銭谷 サッカーに限らず、いろいろな分野でも同じことが言えると思うんです。例えば自分が得意な科目の勉強なら長くやっていても、疲れるのは疲れるけどそれほど苦にはなりません。僕もこの道にいるのは、別に全部が全部を楽しいわけではないですが、突き詰めると好きでやっているという気持ちに行き着きます。
―指導者として思い出に残るシーンはありますか?
銭谷 当時東京ヴェルディサッカー幼児園というところで2歳から5歳ぐらいまでを指導していたんですが、その卒園した子たちが小学校でもサッカーを続けている話を聞いたときはすごく嬉しくて。自分のところから手を離れたときに、子どもたちがそれぞれ振り返って一生懸命やっていたこととか、あのとき良かったと思ってくれているのを聞けたときがすごくいい瞬間だなぁと思います。
―今後の展望はありますか?
銭谷 そうですね。今これまで幼稚園から高校生までいろいろな年代を指導する機会を作ってもらって感謝しています。ゆくゆくは大人の年代の指導現場に入れたらいいなと思っています。 今年度はU-10の小学校4年生を担当させてもらうのですが、U-10は本当にクラブの最初の入り口の学年です。そこを任される責任をかみしめつつ、とにかく今はまず目の前のことに対して一生懸命に取り組みたいと思っています。
―今教えている年代のお子さんと、ご自身の子どもの頃と重ねて感じることはありますか?
銭谷 今の子はめちゃくちゃうまいと思います。今は昔と違って本当にみんなうまいので、その技術をどこでどう使うかという判断さえ整理できるようになればもっと楽しくできるのかなと思います。目の前の一つのことだけに集中してやる子も結構いるので、全体を見ながらやろうと伝えています。
―なるほど、視野を広げて物事を捉えるという意味ですね。
銭谷 そうですね。僕がよく言われたのはサッカー以外の生活にもアンテナを張っておくということです。
―それはプレーに関してですか?
銭谷 プレーもそうだし、普段の生活もそうですね。一つひとつのことをきちんとやっているかどうかというのは誰かが見ています。たまたま練習試合のときに観に来られた方が、自分がいつか行きたいチームの監督だったら。もしかしたらチャンスを掴めたり、あるいは逃したりということもあるかもしれません。
―活躍している選手を見ていると、やはりサッカー以外の生活や言動も関係しているように感じます。

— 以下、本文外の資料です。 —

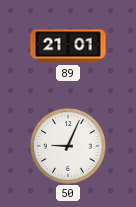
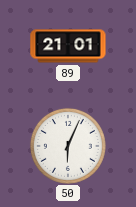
50: 9:04 -> 6:04
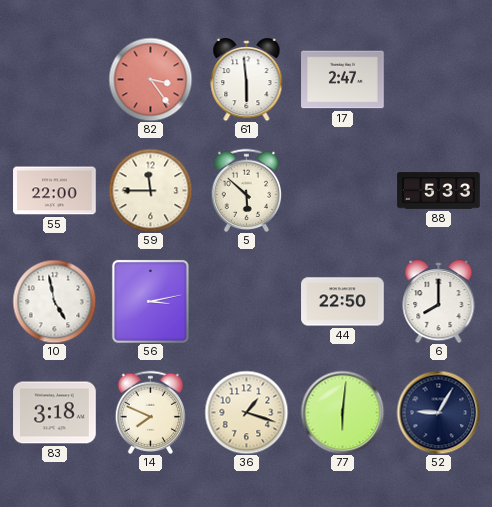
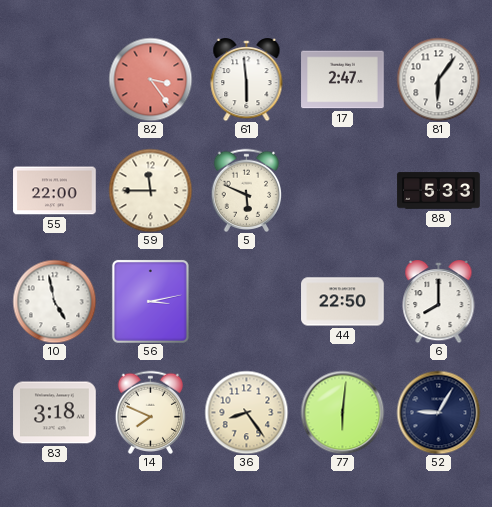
81: none -> 6:06
5: 5:52 -> 5:49
36: 1:18 -> 8:24
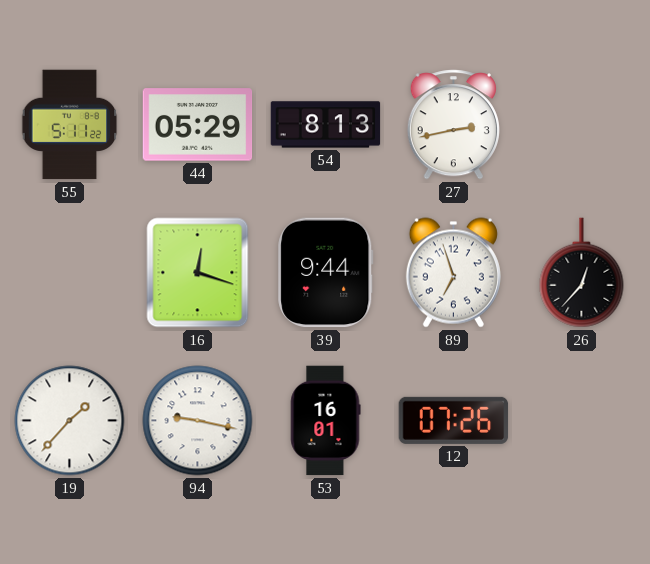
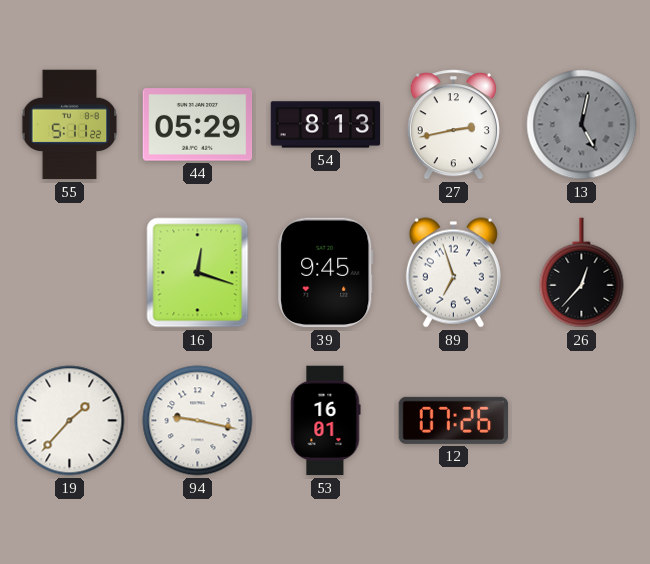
13: none -> 5:02
39: 9:44 -> 9:45
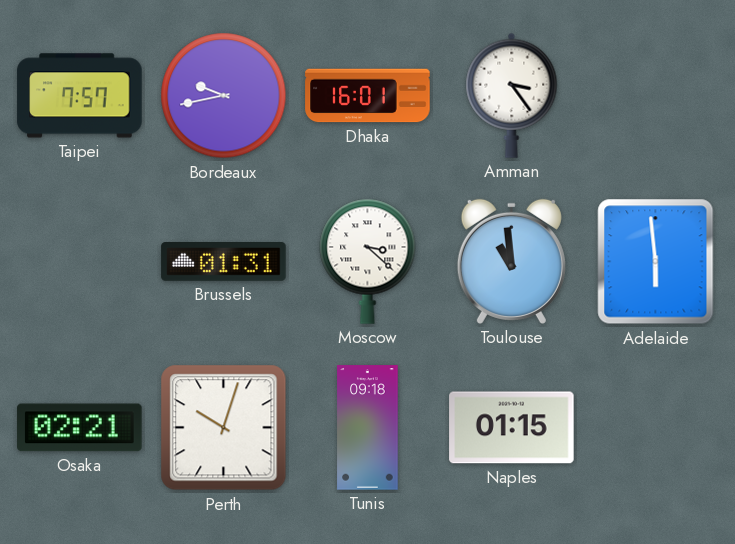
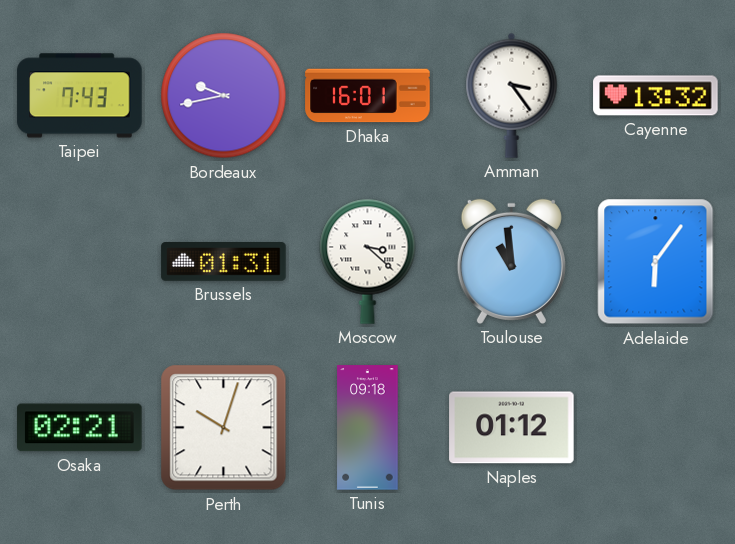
Taipei: 7:57 -> 7:43
Cayenne: none -> 13:32
Adelaide: 5:59 -> 6:06
Naples: 01:15 -> 01:12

銭谷 そこは大きいと思います。僕はこの仕事で3つ目の地域になりますが、最初の東京では、みんな自分で電車やバスの時刻や路線を調べて会場に来るんです。これが東北とか今は長野県にいますけど、そもそもの交通のインフラが親御さんの送迎一択だったりします。これは仕方ないことではありますが、それでも自立という点では遅れてしまいます。例えば、親御さんが送ってくれるけど事前に「この時間に集合だから一緒に準備をやって」とか「この時間に出てほしい」と、全部は無理かもしれませんが親御さんは車を運転するだけでいいくらい、子ども自身が自分である程度の準備をやってみる必要もあるのかなと感じます。普段、電車に乗っていると遅延してしまったり、すごい人混みだったり不測のトラブルに遭遇することがあります。そういう場合は、乗り換えや回避する方法を自分で調べますよね。送迎してもらっていると、そういったトラブルは基本的に運転している親御さんが調べて判断して解決してくれていると思うんです。これではそもそも自分で動くべきと気がつくことがすごく難しいですよね。
―確かにそうですね。
銭谷 臨機応変な対応という生きていく上で必要なことに対して、これでは環境によって自分で気がつくことが遅れてしまいます。高校生ぐらいだったら電車に乗ったり自転車で移動する機会も増えるので、そこで気がついてくれたらと思っています。あるいは他のアプローチで気づかせてあげられたらと考えています。任せっきりだと絶対に育っていかない部分だと思うので、何か良いアイデアがあればいいなと思っているところです。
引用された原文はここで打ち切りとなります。